What are the Types of Cryptocurrency Wallets?
The two main types of cryptocurrency wallets are hot wallets and cold wallets.
- Hot wallets are wallets that are either stored online or on your computer. Hot wallets are not always as secure, as they normally are operated by a third party (for example, a crypto exchange) and can be potentially accessed from any device with an internet connection. Hot wallets can also be applications on mobile devices such as tablets and smartphones. Some desktop computer hot wallets can only be accessed on the computer which it was downloaded to.
- Cold wallets are offline and can be either hardware devices or printed paper. For hardware device wallets, they are usually in the form of a USB stick and contain the cryptocurrency account’s keys. Paper wallets have the crypto account QR code, wallet address, and keys printed on paper and can be used to access your cryptocurrency on its blockchain.
Cold wallets are normally used by those who want to hold cryptocurrencies for an extended period of time and who are concerned about any third-party involvement with their wallet.
What is a Public and Private Key?
Cryptocurrency wallets involve both public and private keys.
A public key is a unique string of numbers and letters which is compressed and shortened (by what is called a hash algorithm) to form a wallet’s address, something that can be shared with anyone from whom you want to receive a particular cryptocurrency payment. The sharing of a wallet address does not give anyone any special access to your crypto, nor would anyone be able to derive your name and/or information simply by having the wallet address.
A private key is paired to your public key and is used to unlock an account to prove ownership and perform transactions. In a blockchain, private keys are actually generated first, then an associated public key, then a hashed (shortened version) of the public key which is the wallet’s public address.

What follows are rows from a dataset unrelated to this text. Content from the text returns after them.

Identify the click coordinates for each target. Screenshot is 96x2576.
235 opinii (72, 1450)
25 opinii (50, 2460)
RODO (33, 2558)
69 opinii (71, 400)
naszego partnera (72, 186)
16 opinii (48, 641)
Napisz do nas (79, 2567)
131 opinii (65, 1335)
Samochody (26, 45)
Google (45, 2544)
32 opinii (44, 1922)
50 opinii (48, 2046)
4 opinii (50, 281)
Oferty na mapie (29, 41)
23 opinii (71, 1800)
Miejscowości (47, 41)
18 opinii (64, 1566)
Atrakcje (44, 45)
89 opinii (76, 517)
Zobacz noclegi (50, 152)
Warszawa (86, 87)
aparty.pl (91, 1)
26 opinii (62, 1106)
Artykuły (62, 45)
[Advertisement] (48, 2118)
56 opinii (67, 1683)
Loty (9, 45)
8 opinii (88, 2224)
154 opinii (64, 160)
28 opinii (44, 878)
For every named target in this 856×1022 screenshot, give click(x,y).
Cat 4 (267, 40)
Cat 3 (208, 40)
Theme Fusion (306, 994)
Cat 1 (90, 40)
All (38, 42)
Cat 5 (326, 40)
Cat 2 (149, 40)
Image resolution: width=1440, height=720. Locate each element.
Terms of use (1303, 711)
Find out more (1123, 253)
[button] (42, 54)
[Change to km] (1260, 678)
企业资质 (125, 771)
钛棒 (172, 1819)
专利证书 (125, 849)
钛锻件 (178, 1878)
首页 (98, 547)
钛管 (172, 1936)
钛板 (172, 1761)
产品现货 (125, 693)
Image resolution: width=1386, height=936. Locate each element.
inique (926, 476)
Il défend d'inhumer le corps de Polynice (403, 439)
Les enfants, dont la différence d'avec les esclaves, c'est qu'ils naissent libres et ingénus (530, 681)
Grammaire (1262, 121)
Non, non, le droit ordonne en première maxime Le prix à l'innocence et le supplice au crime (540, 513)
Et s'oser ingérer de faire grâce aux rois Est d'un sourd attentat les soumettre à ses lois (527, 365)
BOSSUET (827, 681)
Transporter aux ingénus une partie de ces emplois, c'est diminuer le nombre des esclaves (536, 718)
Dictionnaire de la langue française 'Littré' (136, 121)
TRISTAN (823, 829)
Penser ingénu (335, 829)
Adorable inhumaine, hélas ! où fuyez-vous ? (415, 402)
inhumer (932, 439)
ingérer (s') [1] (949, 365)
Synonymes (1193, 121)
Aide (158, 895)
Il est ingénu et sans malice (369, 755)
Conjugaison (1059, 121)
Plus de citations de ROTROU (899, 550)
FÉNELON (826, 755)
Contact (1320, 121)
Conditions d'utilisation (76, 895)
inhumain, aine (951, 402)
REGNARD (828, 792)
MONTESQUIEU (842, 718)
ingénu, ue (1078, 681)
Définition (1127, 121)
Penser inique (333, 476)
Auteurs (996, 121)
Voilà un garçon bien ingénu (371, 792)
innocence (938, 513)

You can think of a private key as a password on a PIN. Private keys can come in different forms (i.e., a 64-digit code, QR code, or mnemonic phrase) but are always very large numbers that are impossible to guess.
Private keys should never be shared, as possession of the private keys are essentially equivalent to ownership. Anyone who has your private and public keys can access and transact from your blockchain account.
Do I Have to Have a Cryptocurrency Wallet?
Yes, you do. Without private keys that give you access to a blockchain address, there is no way for you to access your cryptocurrency holdings.
Can I Just Hold my Crypto on an Exchange?
You can certainly hold your crypto on an exchange but must understand that the exchange would then be the custodians of your crypto.
Exchanges are businesses which allow customers access to buying, selling, and trading of cryptocurrencies, generally with some type of fiat on-ramp or off-ramp. They are privately run and though you may have access to your funds through a username and password on the site, the security of the large amounts of cryptocurrency that the site custodies is not in your control.
If the exchange is not reputable and not insured, internal security failures or external hacks can result in your funds being lost. For this reason, many people choose to store access to their cryptocurrency on ‘offline’ wallets.
Does Each Cryptocurrency Need a Different Wallet?
No. There are some cryptocurrency wallets that are able to access multiple different cryptocurrencies and blockchains. For instance, the hardware wallet Ledger Nano X can directly support multiple different cryptocurrencies.
What is the Best Cryptocurrency Wallet?
That question must be answered by whoever is holding the crypto!
If security is your number one concern and you want to be solely responsible for your holdings, a cold, paper wallet may be best. However, this brings up concerns as well, as many people question where to safely store the paper (Safe deposit box? Under a mattress?).
Hot wallets and applications can provide much easier access, but just like a bank or equity account, one must have confidence in any third-party involvement.
There is no right or wrong answer… it depends on the needs, the preferences, and the risk tolerance of the holder.